If your app involves a lot of data crunching and that crunching is the bottleneck, then it makes sense to optimize that part.
It's better to have something slow and correct to optimize, so writing it first time round in a slower language isn't a bad thing.
Secondly, shunting work out of your app is easier now than it's ever been. Enqueue and process in a serverless way. Then you can write whatever code that makes most sense for that problem.
> It's better to have something slow and correct to optimize, so writing it first time round in a slower language isn't a bad thing.
It's better to have something that's fast and correct the first time. Rewrites are typically prohibitively expensive, and we're not getting anything from using a slow language (negligible productivity gains vs Go, for example). Moreover, there isn't much room to optimize with Python for many applications--you can't always subprocess or rewrite in C because the de/serialization costs will eat any savings from parallelism or C. Not to mention increased complexity.
Big bang rewrites are (and, moreover, tend to lose correctness from the source), Ship of Theseus ones are not and do not have that tendency. If you can do component-wise replacement, then fast-to-develop and correct but suboptimal performance is a better deal than anything which trades off either of the others for performance.
It's feasible, but it's still very costly. And again, there's no reason to pick a language that is going to force you to do a rewrite (incremental or not) when there are languages that offer good performance and good iteration velocity.
In practice 'good iteration velocity' is often dependent on using a language/stack that you and/or your team is comfortable with and proficient in.
When one can choose between multiple equally-mastered stacks, then choosing the most appropriate/performant one is perhaps a good choice. But even then there are other things to consider.

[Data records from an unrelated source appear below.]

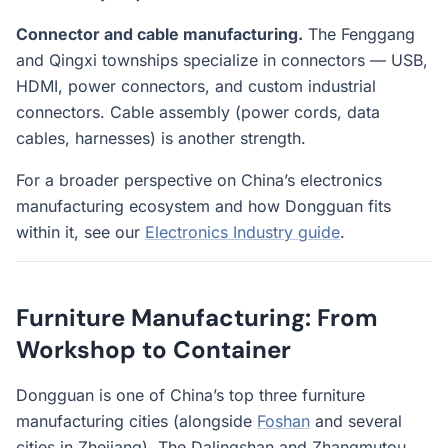
Connector and cable manufacturing.
The Fenggang
and Qingxi townships specialize in connectors — USB,
HDMI, power connectors, and custom industrial
connectors. Cable assembly (power cords, data
cables, harnesses) is another strength.
For a broader perspective on China’s electronics
manufacturing ecosystem and how Dongguan fits
within it, see our
Electronics Industry guide
.
Furniture Manufacturing: From
Workshop to Container
Dongguan is one of China’s top three furniture
manufacturing cities (alongside
Foshan
and several
cities in Zhejiang). The Dalingshan and Zhangmutou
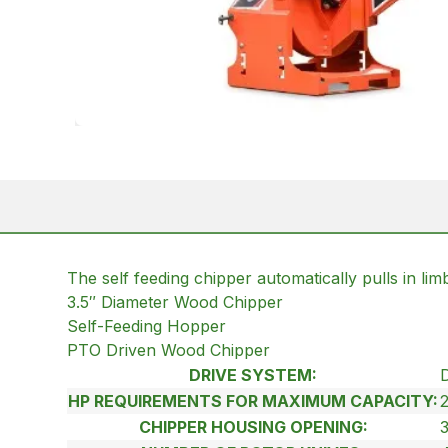
The self feeding chipper automatically pulls in li
3.5″ Diameter Wood Chipper
Self-Feeding Hopper
PTO Driven Wood Chipper
DRIVE SYSTEM:
HP REQUIREMENTS FOR MAXIMUM CAPACITY:
CHIPPER HOUSING OPENING:
3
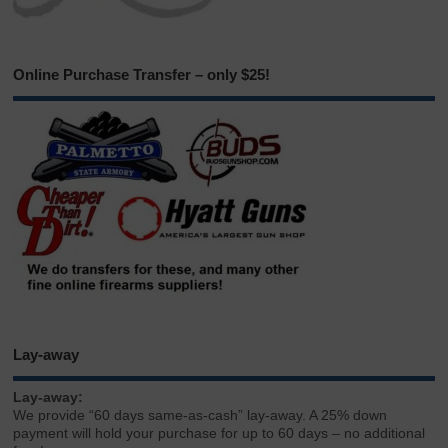
Online Purchase Transfer – only $25!
Lay-away
Lay-away:
We provide “60 days same-as-cash” lay-away. A 25% down
payment will hold your purchase for up to 60 days – no additional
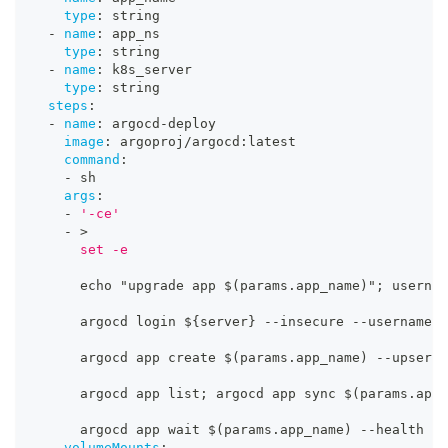
type
:
 string
-
name
:
 app_ns
type
:
 string
-
name
:
 k8s_server
type
:
 string
steps
:
-
name
:
 argocd
-
deploy
image
:
 argoproj/argocd
:
latest
command
:
-
 sh
args
:
-
'-ce'
-
>
      set -e
      echo "upgrade app $(params.app_name)"; usernam
      argocd login $
{
server
}
-
-
insecure 
-
-
username $
      argocd app create $(params.app_name) 
-
-
upsert 
      argocd app list; argocd app sync $(params.app_
      argocd app wait $(params.app_name) 
-
-
health
volumeMounts
:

For example, I worked for a startup where my ideal choice would've been a performant stack that I'm pretty good with (Elixir/Phoenix), but we ended up going for Python/Django because the founders felt that 1) it would be easier to find more programmers locally, and 2) apparently some investors do care about this. Both seemed like valid reasons to me.
> In practice 'good iteration velocity' is often dependent on using a language/stack that you and/or your team is comfortable with and proficient in.
This is true, but some stacks impose such a high cost that the costs exceed gains from familiarity. Basically you need to evaluate the savings of switching to a better stack and how long it's going to take before that savings equals the cost of switching to the new, less-familiar stack. For greenfield projects, the cost of switching is just the opportunity cost of slower initial development velocity while the team learns the new stack; for existing projects, there may also be the cost of rewriting in the new stack, which quickly becomes prohibitive.
Every maintained project is a continuous Ship of Theseus rewrite, but yes, if there's a language your team is more productive at writing correct code in and that provides better performance, there's an easy choice to make. That's very often not the case, though, and as well as team it's often project scale dependent, and projects often start at a scale where the calculus is very different from where it might be years down the road.
It's better to have something slow and correct to optimize, so writing it first time round in a slower language isn't a bad thing.
Secondly, shunting work out of your app is easier now than it's ever been. Enqueue and process in a serverless way. Then you can write whatever code that makes most sense for that problem.